WHAT YOU NEED TO DO
Lines from the one with "Преимущества" to the end of the material, both included: print them exactly and print nothing else. Omit the pictures.

EXERCISE INPUT
__________________________________________________

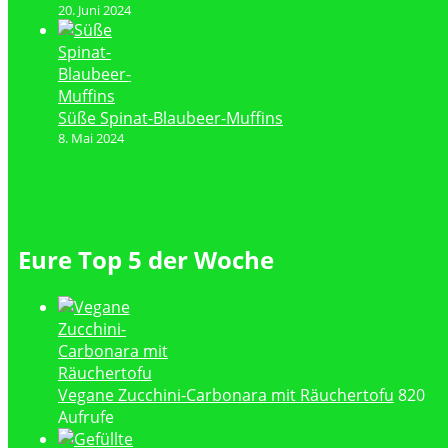
20. Juni 2024
Süße Spinat-Blaubeer-Muffins
8. Mai 2024
Eure Top 5 der Woche
Vegane Zucchini-Carbonara mit Räuchertofu
820
Aufrufe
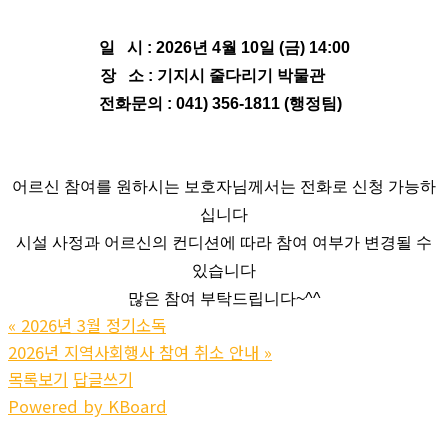
일 시 : 2026년 4월 10일 (금) 14:00
장 소 : 기지시 줄다리기 박물관
전화문의 : 041) 356-1811 (행정팀)
어르신 참여를 원하시는 보호자님께서는 전화로 신청 가능하
십니다
시설 사정과 어르신의 컨디션에 따라 참여 여부가 변경될 수
있습니다
많은 참여 부탁드립니다~^^
«
2026년 3월 정기소독
2026년 지역사회행사 참여 취소 안내
»
목록보기
답글쓰기
Powered by KBoard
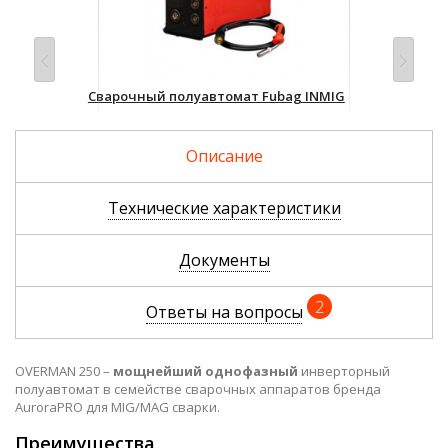
IG
Сварочный полуавтомат Fubag INMIG
Сва
250 T с горелкой FB 250 3 м
MT 
85 220 р.
Уто
Описание
Технические характеристики
Документы
2
Ответы на вопросы
OVERMAN 250 –
мощнейший однофазный
инверторный
полуавтомат в семействе сварочных аппаратов бренда
AuroraPRO для MIG/MAG сварки.
Преимущества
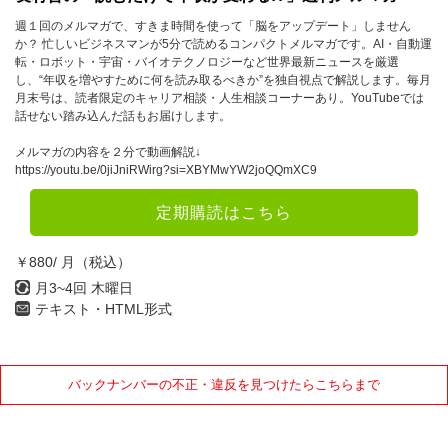
週１回のメルマガで、すきま時間を使って「脳をアップデート」しません
か？ 忙しいビジネスマンが5分で読めるコンパクトメルマガです。AI・自動運
転・ロボット・宇宙・バイオテクノロジーなど世界最新ニュースを厳選
し、“年収を増やすために何を読み取るべきか”を独自視点で解説します。毎月
月末号は、読者限定のキャリア相談・人生相談コーナーあり。YouTubeでは
話せない踏み込んだ話もお届けします。
メルマガの内容を２分で動画解説↓
https://youtu.be/0jiJniRWirg?si=XBYMwYW2joQQmXC9
定期購読はこちら
￥880/ 月（税込）
月3~4回 木曜日
テキスト・HTML形式
バックナンバーの不正・違反を見つけたらこちらまで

__________________________________________________

SOLUTION TO THE EXERCISE
Преимущества
週１回のメルマガで、すきま時間を使って「脳をアップデート」しません
か？ 忙しいビジネスマンが5分で読めるコンパクトメルマガです。AI・自動運
転・ロボット・宇宙・バイオテクノロジーなど世界最新ニュースを厳選
し、“年収を増やすために何を読み取るべきか”を独自視点で解説します。毎月
月末号は、読者限定のキャリア相談・人生相談コーナーあり。YouTubeでは
話せない踏み込んだ話もお届けします。
メルマガの内容を２分で動画解説↓
https://youtu.be/0jiJniRWirg?si=XBYMwYW2joQQmXC9
定期購読はこちら
￥880/ 月（税込）
月3~4回 木曜日
テキスト・HTML形式
バックナンバーの不正・違反を見つけたらこちらまで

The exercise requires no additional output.